No shameful joy here, just a shame.

The IHC, who run sheltered workshops for the disabled, lobbied hard for strong workers' rights protections for the disabled. They helped to ensure that workers in those kinds of workshops received the minimum wage, unless a whole lot of paperwork were filled out. Unfortunately, the minimum wage was higher than the marginal revenue product of many mentally disabled people's work, and many employers couldn't be bothered with the paperwork, and so the intellectually disabled were pushed out of work and into community recreational programmes.

And now Radio New Zealand reports that IHC has had two subsidiaries placed under statutory management while they appeal a court ruling that would, if not overturned, increase their costs so substantially as to put them out of business. What does IHC want? To be able to avoid paying the minimum wage to folks on overnight shifts.

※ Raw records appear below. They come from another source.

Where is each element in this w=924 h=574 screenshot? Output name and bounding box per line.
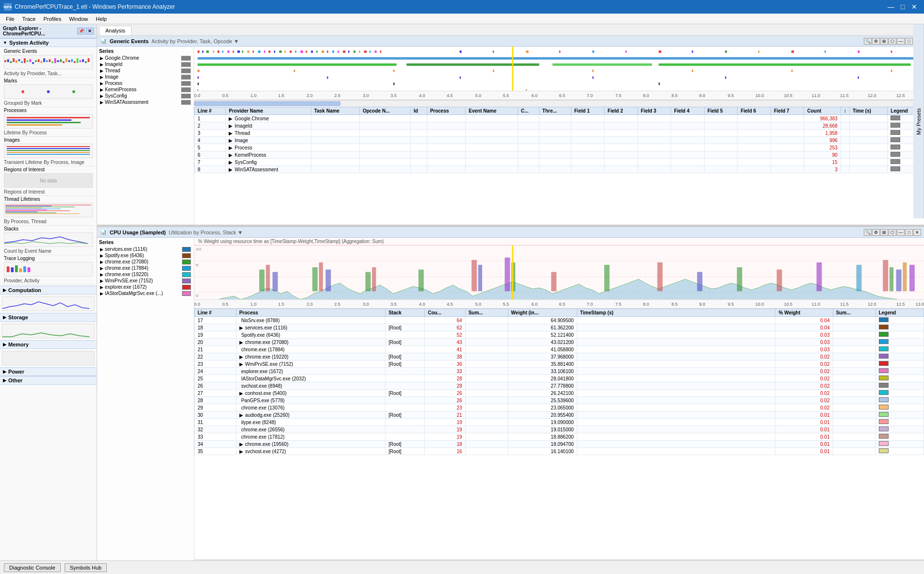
tab-analysis[interactable]: Analysis: [99, 26, 132, 35]
ge-th-id[interactable]: Id: [411, 107, 427, 115]
ge-table-row[interactable]: 8 ▶WinSATAssessment 3: [195, 166, 924, 173]
cpu-series-item-1[interactable]: ▶ Spotify.exe (6436): [99, 252, 192, 259]
cpu-table-row[interactable]: 18 ▶services.exe (1116) [Root] 62 61.362…: [195, 324, 924, 331]
ge-series-item-2[interactable]: ▶ Thread: [99, 67, 192, 74]
ge-series-item-7[interactable]: ▶ WinSATAssessment: [99, 99, 192, 105]
ge-th-line[interactable]: Line #: [195, 107, 226, 115]
cpu-series-item-5[interactable]: ▶ WmiPrvSE.exe (7152): [99, 278, 192, 284]
graph-item-stacks[interactable]: Stacks Count by Event Name: [2, 226, 95, 255]
cpu-table-row[interactable]: 22 ▶chrome.exe (19220) [Root] 38 37.9680…: [195, 353, 924, 361]
graph-item-marks[interactable]: Marks Grouped By Mark: [2, 78, 95, 107]
symbols-hub-btn[interactable]: Symbols Hub: [65, 563, 107, 572]
cpu-th-stack[interactable]: Stack: [386, 309, 425, 317]
cpu-series-item-4[interactable]: ▶ chrome.exe (19220): [99, 271, 192, 278]
ge-th-event[interactable]: Event Name: [466, 107, 518, 115]
ge-settings-btn[interactable]: ⚙: [872, 38, 880, 45]
cpu-table-row[interactable]: 34 ▶chrome.exe (19560) [Root] 18 18.0947…: [195, 441, 924, 448]
ge-th-field4[interactable]: Field 4: [671, 107, 705, 115]
maximize-button[interactable]: □: [897, 2, 908, 12]
ge-th-task[interactable]: Task Name: [311, 107, 360, 115]
graph-item-processes[interactable]: Processes Lifetime By Process: [2, 107, 95, 137]
ge-th-count[interactable]: Count: [804, 107, 840, 115]
cpu-th-sum2[interactable]: Sum...: [833, 309, 875, 317]
ge-min-btn[interactable]: —: [897, 38, 905, 45]
ge-table-row[interactable]: 3 ▶Thread 1,958: [195, 130, 924, 137]
cpu-th-process[interactable]: Process: [236, 309, 385, 317]
cpu-table-wrapper[interactable]: Line # Process Stack Cou... Sum... Weigh…: [194, 309, 924, 559]
cpu-series-item-7[interactable]: ▶ IAStorDataMgrSvc.exe (...): [99, 290, 192, 296]
ge-max-btn[interactable]: □: [905, 38, 913, 45]
menu-help[interactable]: Help: [92, 15, 111, 23]
cpu-th-weight[interactable]: Weight (in...: [508, 309, 577, 317]
cpu-max-btn[interactable]: □: [905, 229, 913, 236]
ge-float-btn[interactable]: ⬡: [889, 38, 896, 45]
graph-item-images[interactable]: Images Transient Lifetime By Process, Im…: [2, 137, 95, 166]
ge-table-wrapper[interactable]: Line # Provider Name Task Name Opcode N.…: [194, 107, 924, 225]
cpu-table-row[interactable]: 23 ▶WmiPrvSE.exe (7152) [Root] 36 35.881…: [195, 361, 924, 368]
cpu-table-row[interactable]: 25 IAStorDataMgrSvc.exe (2032) 28 28.041…: [195, 375, 924, 382]
ge-th-field2[interactable]: Field 2: [605, 107, 638, 115]
section-other[interactable]: ▶ Other: [0, 376, 97, 385]
cpu-panel-subtitle[interactable]: Utilization by Process, Stack ▼: [169, 230, 243, 235]
menu-profiles[interactable]: Profiles: [39, 15, 65, 23]
ge-search-btn[interactable]: 🔍: [864, 38, 872, 45]
cpu-close-btn[interactable]: ✕: [913, 229, 921, 236]
ge-th-provider[interactable]: Provider Name: [226, 107, 311, 115]
cpu-table-row[interactable]: 19 Spotify.exe (6436) 52 52.121400 0.03: [195, 331, 924, 339]
cpu-table-row[interactable]: 27 ▶conhost.exe (5400) [Root] 26 26.2421…: [195, 390, 924, 397]
ge-series-item-6[interactable]: ▶ SysConfig: [99, 93, 192, 99]
ge-th-field3[interactable]: Field 3: [638, 107, 671, 115]
cpu-table-row[interactable]: 31 itype.exe (8248) 19 19.090000 0.01: [195, 419, 924, 426]
generic-events-subtitle[interactable]: Activity by Provider, Task, Opcode ▼: [151, 38, 239, 44]
ge-series-item-0[interactable]: ▶ Google.Chrome: [99, 55, 192, 61]
ge-th-count-sort[interactable]: ↕: [840, 107, 849, 115]
cpu-series-item-3[interactable]: ▶ chrome.exe (17884): [99, 265, 192, 271]
ge-th-opcode[interactable]: Opcode N...: [359, 107, 410, 115]
ge-th-time[interactable]: Time (s): [849, 107, 887, 115]
ge-series-item-1[interactable]: ▶ ImageId: [99, 61, 192, 67]
menu-trace[interactable]: Trace: [18, 15, 40, 23]
graph-item-regions[interactable]: Regions of Interest No data Regions of I…: [2, 166, 95, 196]
cpu-series-item-2[interactable]: ▶ chrome.exe (27080): [99, 259, 192, 265]
menu-file[interactable]: File: [2, 15, 18, 23]
ge-th-thre[interactable]: Thre...: [539, 107, 571, 115]
cpu-th-line[interactable]: Line #: [195, 309, 236, 317]
ge-h-scroll-thumb[interactable]: [194, 101, 340, 106]
ge-table-row[interactable]: 1 ▶Google.Chrome 966,383: [195, 115, 924, 122]
ge-table-row[interactable]: 2 ▶ImageId 28,668: [195, 122, 924, 130]
ge-th-field5[interactable]: Field 5: [704, 107, 738, 115]
cpu-table-row[interactable]: 32 chrome.exe (26556) 19 19.015000 0.01: [195, 426, 924, 433]
cpu-search-btn[interactable]: 🔍: [864, 229, 872, 236]
graph-explorer-close[interactable]: ✕: [86, 28, 94, 34]
ge-series-item-5[interactable]: ▶ KernelProcess: [99, 86, 192, 93]
cpu-series-item-0[interactable]: ▶ services.exe (1116): [99, 246, 192, 252]
ge-th-field1[interactable]: Field 1: [571, 107, 605, 115]
cpu-table-row[interactable]: 33 chrome.exe (17812) 19 18.886200 0.01: [195, 433, 924, 441]
ge-series-item-3[interactable]: ▶ Image: [99, 74, 192, 80]
graph-explorer-pin[interactable]: 📌: [77, 28, 85, 34]
section-memory[interactable]: ▶ Memory: [0, 340, 97, 349]
ge-th-field6[interactable]: Field 6: [738, 107, 771, 115]
ge-series-item-4[interactable]: ▶ Process: [99, 80, 192, 86]
ge-table-row[interactable]: 4 ▶Image 996: [195, 137, 924, 144]
cpu-series-item-6[interactable]: ▶ explorer.exe (1672): [99, 284, 192, 290]
section-power[interactable]: ▶ Power: [0, 367, 97, 376]
cpu-table-row[interactable]: 30 ▶audiodg.exe (25260) [Root] 21 20.955…: [195, 411, 924, 419]
menu-window[interactable]: Window: [65, 15, 92, 23]
ge-table-row[interactable]: 5 ▶Process 253: [195, 144, 924, 151]
ge-th-field7[interactable]: Field 7: [771, 107, 804, 115]
cpu-table-row[interactable]: 21 chrome.exe (17884) 41 41.058800 0.03: [195, 346, 924, 353]
my-presets-sidebar[interactable]: My Presets: [913, 24, 924, 218]
cpu-th-timestamp[interactable]: TimeStamp (s): [577, 309, 775, 317]
cpu-table-row[interactable]: 35 ▶svchost.exe (4272) [Root] 16 16.1401…: [195, 448, 924, 455]
diagnostic-console-btn[interactable]: Diagnostic Console: [4, 563, 61, 572]
cpu-table-row[interactable]: 17 NisSrv.exe (8788) 64 64.909500 0.04: [195, 317, 924, 324]
cpu-tile-btn[interactable]: ⊞: [880, 229, 888, 236]
graph-item-thread-lifetimes[interactable]: Thread Lifetimes: [2, 196, 95, 226]
section-system-activity[interactable]: ▼ System Activity: [0, 38, 97, 47]
graph-item-trace-logging[interactable]: Trace Logging Provider, Activity: [2, 255, 95, 285]
cpu-table-row[interactable]: 26 svchost.exe (8948) 28 27.778800 0.02: [195, 382, 924, 390]
ge-th-c[interactable]: C...: [518, 107, 539, 115]
graph-item-generic-events[interactable]: Generic Events: [2, 48, 95, 78]
ge-tile-btn[interactable]: ⊞: [880, 38, 888, 45]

The argument is over what 3000 staff working for Idea Services and Timata Hou should be paid for what is known as sleep-over nights in order to look after about people with intellectual and other disabilities.
In rulings last year, the Employment Court agreed with workers that they should receive an hourly rate rather than an allowance of $34 for being on the premises between 10pm and 7am.
But IHC chief executive Ralph Jones says it cannot afford the costs resulting from the rulings, saying it would leave IHC with a liability of $176 million in back pay and $33 million each year in additional wage costs.
Idea Services is the operational arm of IHC that helped those disabled who were able to continue working after IHC-supported changes to labour laws. And now they're in turn being knocked out by labour laws. There's no schadenfreude in this. Sad irony only.